Given that the system has intrinsic safety built in, I'm not sure why regular inspection would be required.

Perhaps the NRC does require regular inspections for existing plants, but none of those existing plants are failsafe are they? If something starts to go wrong, it can snowball very quickly into a much worse situation.

With a MSR the worst-case scenario (short of terrorism) is that you empty into the dump tank until you sort the problem out and restart. If you make the entire facility's floor the dump tank then inspections are going to be rather redundant. Except perhaps to ensure that the dump tank is intact. But that can be made fairly easy I think.

I think there is a tendency to think of fuel rods as a problem rather than the solution to a problem, which is raw spent fuel is nasty. The cheapest and easiest way to deal with spent fuel is to store it for decades while the worst of the radio-isotopes decay. Fuel rod technology allows you to do that, a molten salt design doesn't. I'm okay with this argument but is seems to bother people that you can't recover spent fuel now rather than waiting 25 years so they cast about for solutions to what is really a psychological annoyance.

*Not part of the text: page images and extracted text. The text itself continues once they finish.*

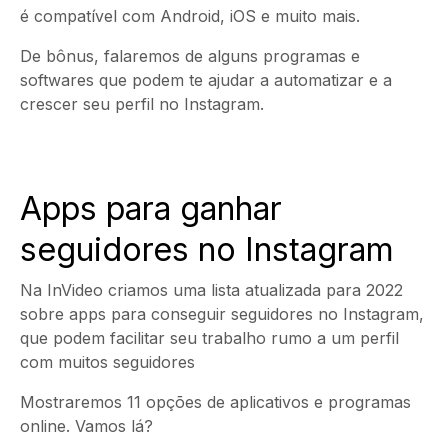
é compatível com Android, iOS e muito mais.
De bônus, falaremos de alguns programas e
softwares que podem te ajudar a automatizar e a
crescer seu perfil no Instagram.
Apps para ganhar
seguidores no Instagram
Na InVideo criamos uma lista atualizada para 2022
sobre apps para conseguir seguidores no Instagram,
que podem facilitar seu trabalho rumo a um perfil
com muitos seguidores
Mostraremos 11 opções de aplicativos e programas
online. Vamos lá?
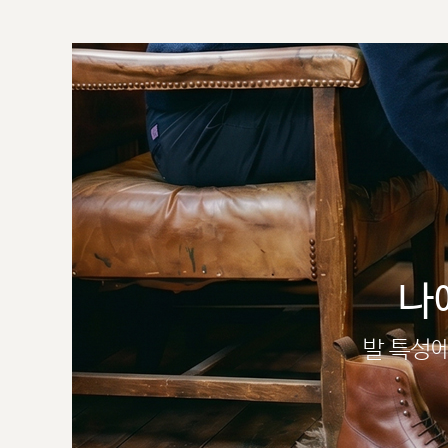
나
발 특성에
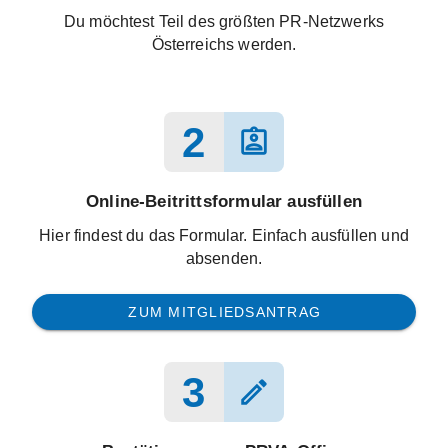
Du möchtest Teil des größten PR-Netzwerks
Österreichs werden.
2
assignment_ind
Online-Beitrittsformular ausfüllen
Hier findest du das Formular. Einfach ausfüllen und
absenden.
ZUM MITGLIEDSANTRAG
3
edit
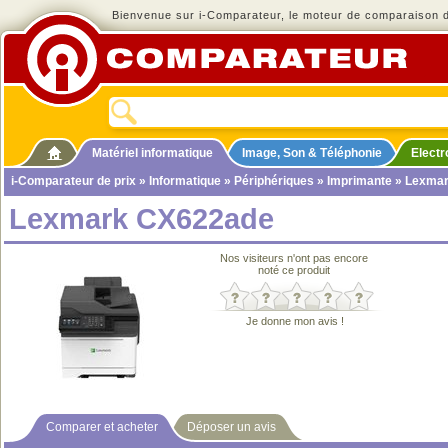
Bienvenue sur i-Comparateur, le moteur de comparaison de
Matériel informatique
Image, Son & Téléphonie
Elect
i-Comparateur de prix
»
Informatique
»
Périphériques
»
Imprimante
» Lexmar
Lexmark CX622ade
Nos visiteurs n'ont pas encore
noté ce produit
Je donne mon avis !
Comparer et acheter
Déposer un avis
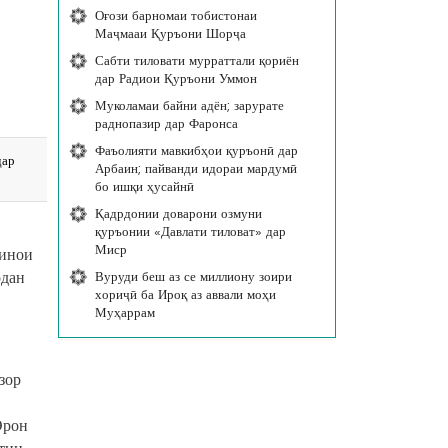
Оғози барномаи тобистонаи
Маҷмааи Қуръони Шорҷа
Сабти тиловати мурраттали қориён
дар Радиои Қуръони Уммон
Муколамаи байни адён; зарурате
раднопазир дар Фаронса
Фаъолияти мавкибҳои қуръонӣ дар
дар
Арбаин; пайванди идораи мардумӣ
бо ишқи ҳусайнӣ
Қадрдонии доварони озмуни
қуръонии «Давлати тиловат» дар
Миср
бинои
одан
Вуруди беш аз се миллиону зоири
хориҷӣ ба Ироқ аз аввали моҳи
Муҳаррам
зор
Эрон
стин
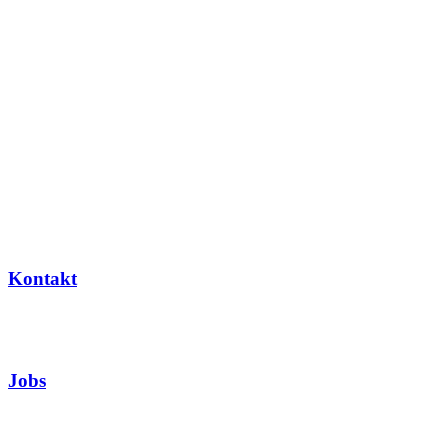
Kontakt
Jobs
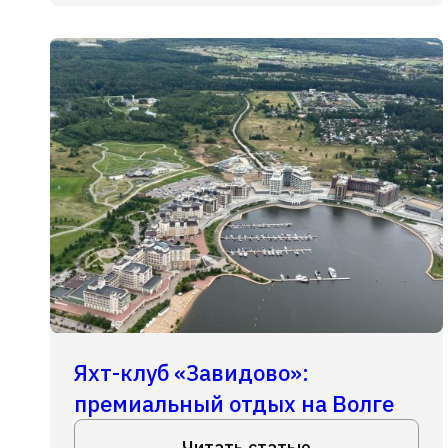
Яхт-клуб «Завидово»:
премиальный отдых на Волге
Читать статью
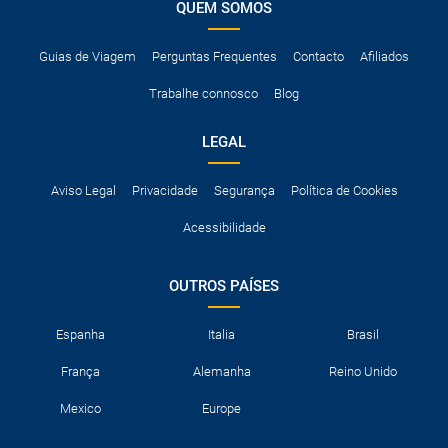
QUEM SOMOS
Guias de Viagem
Perguntas Frequentes
Contacto
Afiliados
Trabalhe connosco
Blog
LEGAL
Aviso Legal
Privacidade
Segurança
Política de Cookies
Acessibilidade
OUTROS PAÍSES
Espanha
Italia
Brasil
França
Alemanha
Reino Unido
Mexico
Europe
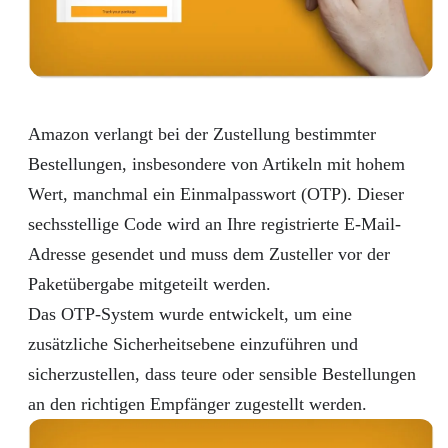
Amazon verlangt bei der Zustellung bestimmter
Bestellungen, insbesondere von Artikeln mit hohem
Wert, manchmal ein Einmalpasswort (OTP). Dieser
sechsstellige Code wird an Ihre registrierte E-Mail-
Adresse gesendet und muss dem Zusteller vor der
Paketübergabe mitgeteilt werden.
Das OTP-System wurde entwickelt, um eine
zusätzliche Sicherheitsebene einzuführen und
sicherzustellen, dass teure oder sensible Bestellungen
an den richtigen Empfänger zugestellt werden.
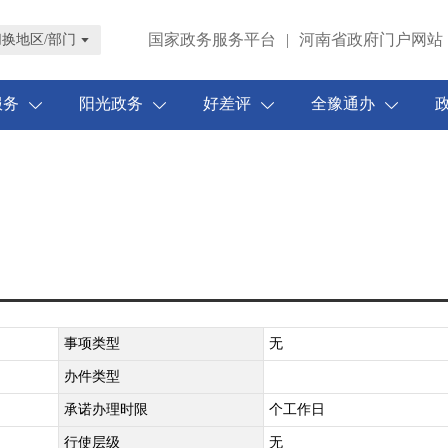
国家政务服务平台
|
河南省政府门户网站
切换地区/部门
服务
阳光政务
好差评
全豫通办
事项类型
无
办件类型
承诺办理时限
个工作日
行使层级
无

See the quest for reusable launch systems like the space shuttle.

The cheapest and easiest way to deal with spent fuel is to store it for decades

That is insane.

The best way to deal with waste is to recycle it.

Waiting for the hottest stuff to go away is part of the recycling process. It's just a very slow part.
The funny thing about nuclear waste is that it's not the "hottest stuff" you have to worry about. The hottest stuff has a very short half life and disappears relatively quickly. On the other side things like Carbon 14 that have a multiple millennium half life are not radioactive enough to cause much of a problem. It's the stuff that has a half life of about 10 to 1000 years that you have to worry about.